Task requirements = Using the listing below, please print exactly the lines from the one with "fois/semaine" through the one with "Onderhoudsinstructies: Voor het". Leave out every picture.

Recorded information =

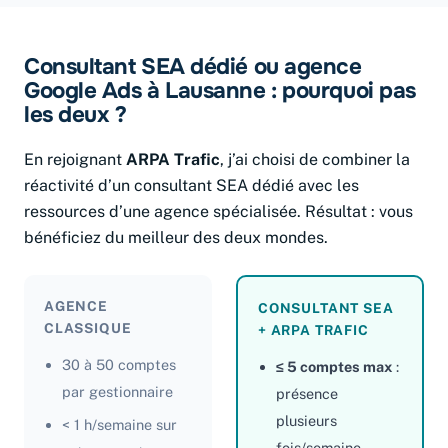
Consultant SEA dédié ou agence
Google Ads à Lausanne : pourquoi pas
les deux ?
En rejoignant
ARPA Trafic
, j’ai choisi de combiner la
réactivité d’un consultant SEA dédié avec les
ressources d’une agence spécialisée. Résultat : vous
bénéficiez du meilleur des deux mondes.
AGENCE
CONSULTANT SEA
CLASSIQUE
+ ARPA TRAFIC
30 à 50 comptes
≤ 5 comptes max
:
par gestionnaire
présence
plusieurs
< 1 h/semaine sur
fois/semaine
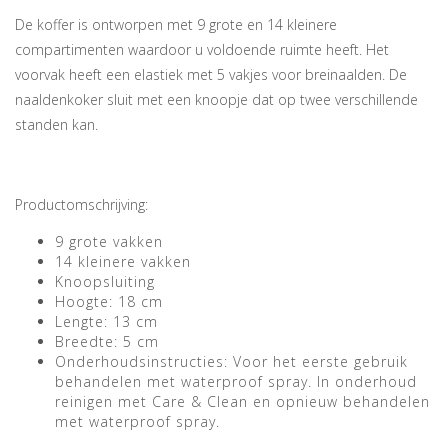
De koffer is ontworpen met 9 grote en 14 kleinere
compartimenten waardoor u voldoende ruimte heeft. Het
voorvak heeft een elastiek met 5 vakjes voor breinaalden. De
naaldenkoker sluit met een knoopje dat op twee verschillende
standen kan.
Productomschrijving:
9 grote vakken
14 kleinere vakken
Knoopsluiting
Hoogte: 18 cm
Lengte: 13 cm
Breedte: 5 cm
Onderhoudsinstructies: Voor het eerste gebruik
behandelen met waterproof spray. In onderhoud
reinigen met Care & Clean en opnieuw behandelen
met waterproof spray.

* * *

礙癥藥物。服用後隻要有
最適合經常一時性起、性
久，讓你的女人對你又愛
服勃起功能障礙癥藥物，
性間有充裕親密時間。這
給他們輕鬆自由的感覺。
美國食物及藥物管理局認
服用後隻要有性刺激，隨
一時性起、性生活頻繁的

...

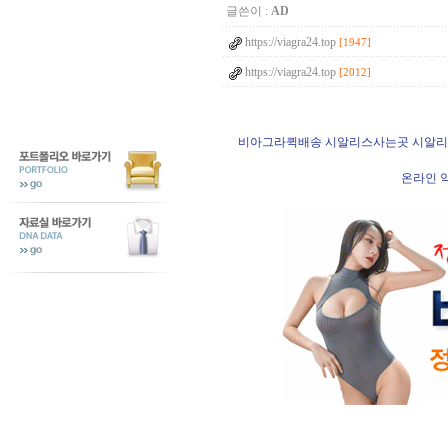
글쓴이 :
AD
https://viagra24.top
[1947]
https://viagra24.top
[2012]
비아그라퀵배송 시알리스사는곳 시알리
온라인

Final answer =
fois/semaine
De koffer is ontworpen met 9 grote en 14 kleinere
compartimenten waardoor u voldoende ruimte heeft. Het
voorvak heeft een elastiek met 5 vakjes voor breinaalden. De
naaldenkoker sluit met een knoopje dat op twee verschillende
standen kan.
Productomschrijving:
9 grote vakken
14 kleinere vakken
Knoopsluiting
Hoogte: 18 cm
Lengte: 13 cm
Breedte: 5 cm
Onderhoudsinstructies: Voor het eerste gebruik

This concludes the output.